Problem to work on: Every line holding the word "Wolff" should be copied from the material.

Supplied material:
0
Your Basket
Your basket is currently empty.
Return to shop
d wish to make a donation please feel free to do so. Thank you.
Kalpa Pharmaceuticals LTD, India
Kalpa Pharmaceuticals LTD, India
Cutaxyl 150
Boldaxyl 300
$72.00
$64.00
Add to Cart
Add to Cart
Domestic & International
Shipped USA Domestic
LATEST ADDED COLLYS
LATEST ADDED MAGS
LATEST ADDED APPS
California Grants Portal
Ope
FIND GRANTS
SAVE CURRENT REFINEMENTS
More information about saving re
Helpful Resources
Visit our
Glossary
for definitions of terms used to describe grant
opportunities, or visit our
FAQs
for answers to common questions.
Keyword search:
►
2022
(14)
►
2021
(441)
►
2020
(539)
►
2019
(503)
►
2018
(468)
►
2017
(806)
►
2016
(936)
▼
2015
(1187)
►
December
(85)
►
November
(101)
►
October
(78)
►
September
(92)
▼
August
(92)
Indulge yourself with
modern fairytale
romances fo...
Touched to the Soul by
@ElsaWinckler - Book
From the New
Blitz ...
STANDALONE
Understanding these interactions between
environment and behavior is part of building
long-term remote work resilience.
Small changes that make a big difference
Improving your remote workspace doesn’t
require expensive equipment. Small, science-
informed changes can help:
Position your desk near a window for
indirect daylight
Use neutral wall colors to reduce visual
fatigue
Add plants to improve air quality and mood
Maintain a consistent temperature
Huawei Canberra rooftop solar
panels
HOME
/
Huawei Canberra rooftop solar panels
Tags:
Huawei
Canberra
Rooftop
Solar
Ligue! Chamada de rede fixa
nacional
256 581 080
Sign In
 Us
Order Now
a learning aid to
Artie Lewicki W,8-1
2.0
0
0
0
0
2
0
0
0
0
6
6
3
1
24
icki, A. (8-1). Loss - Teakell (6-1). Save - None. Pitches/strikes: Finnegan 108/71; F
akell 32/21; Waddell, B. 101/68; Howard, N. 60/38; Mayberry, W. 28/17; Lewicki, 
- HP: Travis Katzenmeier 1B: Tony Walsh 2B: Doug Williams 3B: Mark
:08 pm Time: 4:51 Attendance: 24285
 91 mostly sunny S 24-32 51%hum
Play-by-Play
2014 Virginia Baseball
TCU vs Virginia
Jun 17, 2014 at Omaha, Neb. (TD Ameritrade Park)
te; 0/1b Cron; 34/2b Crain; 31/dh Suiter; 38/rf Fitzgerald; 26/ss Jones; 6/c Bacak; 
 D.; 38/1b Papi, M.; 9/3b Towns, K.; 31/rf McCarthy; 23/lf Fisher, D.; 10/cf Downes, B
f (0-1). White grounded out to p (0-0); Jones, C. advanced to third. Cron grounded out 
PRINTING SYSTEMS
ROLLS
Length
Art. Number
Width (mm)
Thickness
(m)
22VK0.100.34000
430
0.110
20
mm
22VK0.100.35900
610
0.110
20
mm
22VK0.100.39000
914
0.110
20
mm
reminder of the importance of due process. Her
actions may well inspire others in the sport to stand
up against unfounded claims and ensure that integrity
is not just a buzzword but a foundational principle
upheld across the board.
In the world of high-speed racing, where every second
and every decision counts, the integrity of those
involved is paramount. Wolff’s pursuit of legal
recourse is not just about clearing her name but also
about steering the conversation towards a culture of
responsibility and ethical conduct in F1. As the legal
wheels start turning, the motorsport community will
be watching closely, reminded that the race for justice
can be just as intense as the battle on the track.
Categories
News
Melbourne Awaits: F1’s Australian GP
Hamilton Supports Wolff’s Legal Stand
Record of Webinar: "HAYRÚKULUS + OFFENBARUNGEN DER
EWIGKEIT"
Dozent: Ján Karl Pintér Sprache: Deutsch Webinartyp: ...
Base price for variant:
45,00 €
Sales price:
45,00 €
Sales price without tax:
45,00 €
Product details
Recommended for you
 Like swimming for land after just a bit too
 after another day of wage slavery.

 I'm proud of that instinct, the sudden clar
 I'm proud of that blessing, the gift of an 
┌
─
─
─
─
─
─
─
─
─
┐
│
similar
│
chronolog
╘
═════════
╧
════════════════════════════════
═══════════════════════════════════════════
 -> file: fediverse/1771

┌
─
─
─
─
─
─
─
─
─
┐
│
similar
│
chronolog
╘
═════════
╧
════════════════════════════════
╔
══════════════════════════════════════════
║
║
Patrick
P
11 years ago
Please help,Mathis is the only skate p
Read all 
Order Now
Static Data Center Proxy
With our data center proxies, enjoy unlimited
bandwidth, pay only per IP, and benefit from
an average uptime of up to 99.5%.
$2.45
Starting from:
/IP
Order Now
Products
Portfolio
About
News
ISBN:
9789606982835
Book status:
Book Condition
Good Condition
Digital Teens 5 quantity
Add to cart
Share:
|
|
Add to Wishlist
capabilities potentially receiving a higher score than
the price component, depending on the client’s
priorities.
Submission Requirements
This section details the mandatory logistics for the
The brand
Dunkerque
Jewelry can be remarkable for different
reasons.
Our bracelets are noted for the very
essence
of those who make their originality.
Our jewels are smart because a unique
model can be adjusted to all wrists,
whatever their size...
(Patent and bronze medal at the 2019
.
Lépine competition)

Response area:
involved is paramount. Wolff’s pursuit of legal
Hamilton Supports Wolff’s Legal Stand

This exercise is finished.